D: Tu sei nato a Messina, studiato a Bruges, oggi insegni a Milano, ma parli alle istituzioni europee, scrivi per riviste internazionali, e citi Kant e Netflix nella stessa frase. Quando è che hai capito che il diritto non era più nazionale, e nemmeno europeo, ma esistenziale?
R: Credo che quel passaggio sia avvenuto nel momento in cui ho iniziato a vedere la legge non più come un recinto, ma come una lente per leggere l’umano. Quando ho capito che non bastava più distinguere tra pubblico e privato, tra Stato e mercato: serviva capire cosa resta della persona nel vortice della trasformazione digitale.
E allora ho sentito che il diritto non è una disciplina tra le altre, ma un crocevia tra etica, tecnologia, storia e potere. Non è più solo un prodotto delle istituzioni: è anche una bussola, una forma di resistenza simbolica contro l’omologazione. La sua vera posta in gioco è l’umano. Ed è in questo senso che il diritto oggi è esistenziale.
D: Parli con cautela ma anche con forza. Sei uno dei pochi giuristi italiani a essere rispettato anche fuori dall’Italia. Ma qual è la tua vera paura oggi, non da accademico, ma da cittadino, da padre, da uomo?
R: Che ci si abitui a un mondo dove la partecipazione non è più necessaria. Dove tutto è già deciso — da chi non sappiamo, secondo logiche che non comprendiamo. Temo una società che funzioni perfettamente, ma senza interrogarsi sul perché. Dove la giustizia venga sostituita dalla performance, e la libertà dall’efficienza.
La democrazia non è il regime più veloce, né quello più coerente. Ma è l’unico che riconosce il valore del dubbio, dell’errore, del dissenso. Temo che la tecnica ci porti via anche questo: la lentezza delle decisioni condivise, la fatica del confronto, la bellezza dell’imperfezione. È una paura antica, ma oggi assume contorni nuovi. E chiede nuove forme di impegno.
D: Domani ti chiamano da Bruxelles e ti chiedono di scrivere il primo articolo della Carta Costituzionale dell’Epoca Digitale. Hai un solo paragrafo per fissare ciò che conta davvero.

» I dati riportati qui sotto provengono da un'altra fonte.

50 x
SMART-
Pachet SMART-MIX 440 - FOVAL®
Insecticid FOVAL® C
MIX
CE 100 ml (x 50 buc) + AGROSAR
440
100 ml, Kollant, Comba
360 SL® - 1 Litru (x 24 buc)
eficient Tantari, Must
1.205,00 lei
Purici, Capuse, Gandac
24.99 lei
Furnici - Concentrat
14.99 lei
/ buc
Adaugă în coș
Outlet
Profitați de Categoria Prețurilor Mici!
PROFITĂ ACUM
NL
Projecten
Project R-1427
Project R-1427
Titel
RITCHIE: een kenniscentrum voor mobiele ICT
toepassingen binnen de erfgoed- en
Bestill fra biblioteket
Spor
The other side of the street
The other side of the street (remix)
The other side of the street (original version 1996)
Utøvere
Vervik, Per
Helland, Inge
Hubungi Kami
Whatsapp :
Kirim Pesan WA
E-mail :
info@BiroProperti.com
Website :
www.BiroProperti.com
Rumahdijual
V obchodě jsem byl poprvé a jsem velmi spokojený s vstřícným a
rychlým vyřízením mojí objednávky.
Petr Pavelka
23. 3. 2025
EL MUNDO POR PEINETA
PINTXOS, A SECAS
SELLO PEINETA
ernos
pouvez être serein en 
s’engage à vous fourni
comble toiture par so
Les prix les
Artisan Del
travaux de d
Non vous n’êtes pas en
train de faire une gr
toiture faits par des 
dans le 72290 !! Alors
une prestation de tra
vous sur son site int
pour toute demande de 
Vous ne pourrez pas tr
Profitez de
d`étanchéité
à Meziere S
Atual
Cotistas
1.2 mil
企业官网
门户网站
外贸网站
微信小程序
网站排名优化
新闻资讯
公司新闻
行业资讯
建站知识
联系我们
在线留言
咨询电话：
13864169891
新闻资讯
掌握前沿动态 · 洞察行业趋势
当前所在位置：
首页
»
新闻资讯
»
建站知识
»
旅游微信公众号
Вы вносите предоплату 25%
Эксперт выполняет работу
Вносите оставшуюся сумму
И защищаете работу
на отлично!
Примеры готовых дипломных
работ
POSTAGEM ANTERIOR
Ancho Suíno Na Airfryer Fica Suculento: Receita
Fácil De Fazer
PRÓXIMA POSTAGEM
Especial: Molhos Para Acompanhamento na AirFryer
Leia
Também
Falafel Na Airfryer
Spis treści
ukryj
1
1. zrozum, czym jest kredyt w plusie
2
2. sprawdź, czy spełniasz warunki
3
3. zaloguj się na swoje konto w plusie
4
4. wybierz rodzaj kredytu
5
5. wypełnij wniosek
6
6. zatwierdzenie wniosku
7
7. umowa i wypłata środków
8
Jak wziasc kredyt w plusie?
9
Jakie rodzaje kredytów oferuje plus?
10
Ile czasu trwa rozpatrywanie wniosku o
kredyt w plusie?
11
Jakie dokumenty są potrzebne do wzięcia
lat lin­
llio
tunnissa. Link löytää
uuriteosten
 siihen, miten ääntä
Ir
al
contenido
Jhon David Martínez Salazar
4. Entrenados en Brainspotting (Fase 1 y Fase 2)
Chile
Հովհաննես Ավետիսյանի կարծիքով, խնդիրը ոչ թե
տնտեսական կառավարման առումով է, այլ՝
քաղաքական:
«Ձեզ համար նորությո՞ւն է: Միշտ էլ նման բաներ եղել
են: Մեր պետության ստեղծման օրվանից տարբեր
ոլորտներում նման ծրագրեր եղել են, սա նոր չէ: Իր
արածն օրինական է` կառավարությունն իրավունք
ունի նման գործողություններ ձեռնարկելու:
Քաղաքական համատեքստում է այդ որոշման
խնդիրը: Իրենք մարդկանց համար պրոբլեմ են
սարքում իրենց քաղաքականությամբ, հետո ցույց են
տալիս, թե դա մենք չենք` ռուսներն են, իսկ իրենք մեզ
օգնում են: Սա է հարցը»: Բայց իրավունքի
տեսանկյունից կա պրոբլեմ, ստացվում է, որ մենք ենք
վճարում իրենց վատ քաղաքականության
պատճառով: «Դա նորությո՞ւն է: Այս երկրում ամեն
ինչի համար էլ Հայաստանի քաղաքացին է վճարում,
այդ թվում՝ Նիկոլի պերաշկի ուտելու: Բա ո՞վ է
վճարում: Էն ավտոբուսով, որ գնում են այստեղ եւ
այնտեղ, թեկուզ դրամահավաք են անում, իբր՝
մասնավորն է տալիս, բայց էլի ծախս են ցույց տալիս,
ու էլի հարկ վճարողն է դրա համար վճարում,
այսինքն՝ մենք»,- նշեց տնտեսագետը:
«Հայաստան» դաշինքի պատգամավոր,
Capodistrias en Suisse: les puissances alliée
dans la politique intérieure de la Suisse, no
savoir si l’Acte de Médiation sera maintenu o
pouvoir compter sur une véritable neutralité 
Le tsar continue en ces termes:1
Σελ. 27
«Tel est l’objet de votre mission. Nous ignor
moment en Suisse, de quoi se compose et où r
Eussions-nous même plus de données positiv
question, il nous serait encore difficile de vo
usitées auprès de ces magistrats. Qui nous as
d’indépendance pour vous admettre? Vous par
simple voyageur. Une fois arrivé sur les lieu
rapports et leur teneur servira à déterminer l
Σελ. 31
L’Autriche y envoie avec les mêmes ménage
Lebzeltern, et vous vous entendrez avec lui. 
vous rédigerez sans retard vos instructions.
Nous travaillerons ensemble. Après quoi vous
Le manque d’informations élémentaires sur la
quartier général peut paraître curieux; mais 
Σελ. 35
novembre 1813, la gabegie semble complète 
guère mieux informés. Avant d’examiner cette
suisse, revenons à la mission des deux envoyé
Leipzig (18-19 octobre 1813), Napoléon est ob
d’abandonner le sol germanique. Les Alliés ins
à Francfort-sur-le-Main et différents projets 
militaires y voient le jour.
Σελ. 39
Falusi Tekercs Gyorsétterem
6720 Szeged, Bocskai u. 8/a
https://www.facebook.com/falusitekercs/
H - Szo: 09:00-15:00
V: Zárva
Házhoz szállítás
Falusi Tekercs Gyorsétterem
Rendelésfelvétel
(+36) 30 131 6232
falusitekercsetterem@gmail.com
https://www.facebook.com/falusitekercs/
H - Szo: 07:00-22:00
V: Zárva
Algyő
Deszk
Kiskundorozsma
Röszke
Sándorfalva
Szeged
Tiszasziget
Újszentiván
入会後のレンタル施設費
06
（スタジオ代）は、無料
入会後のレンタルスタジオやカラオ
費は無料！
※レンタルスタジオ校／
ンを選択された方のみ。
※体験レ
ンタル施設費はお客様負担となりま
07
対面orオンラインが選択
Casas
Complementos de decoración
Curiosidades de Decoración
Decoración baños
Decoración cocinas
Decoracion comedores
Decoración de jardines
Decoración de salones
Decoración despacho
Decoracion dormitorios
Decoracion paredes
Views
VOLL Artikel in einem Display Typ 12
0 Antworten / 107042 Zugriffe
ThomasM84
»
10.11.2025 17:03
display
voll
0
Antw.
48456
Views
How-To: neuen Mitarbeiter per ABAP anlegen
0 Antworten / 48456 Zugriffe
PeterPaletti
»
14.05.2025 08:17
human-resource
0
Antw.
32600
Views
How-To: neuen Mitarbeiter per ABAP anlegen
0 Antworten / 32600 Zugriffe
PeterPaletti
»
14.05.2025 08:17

R: La persona umana ha diritto a non essere ridotta a dato, automatizzata nel giudizio, né governata da logiche opache. Idea alla base di questo paragrafo è ogni decisione tecnologica che incide su diritti fondamentali deve essere fondata su trasparenza, comprensibilità e contestabilità.
La dignità precede l’efficienza, la libertà precede la profilazione. La tecnologia è strumento, mai soggetto sovrano. L’algoritmo non può diventare il nuovo Leviatano. La Costituzione digitale deve custodire lo spazio dell’umano, della scelta, dell’imprevedibilità. E ricordarci che anche nell’epoca dell’intelligenza artificiale, la responsabilità rimane irriducibilmente nostra.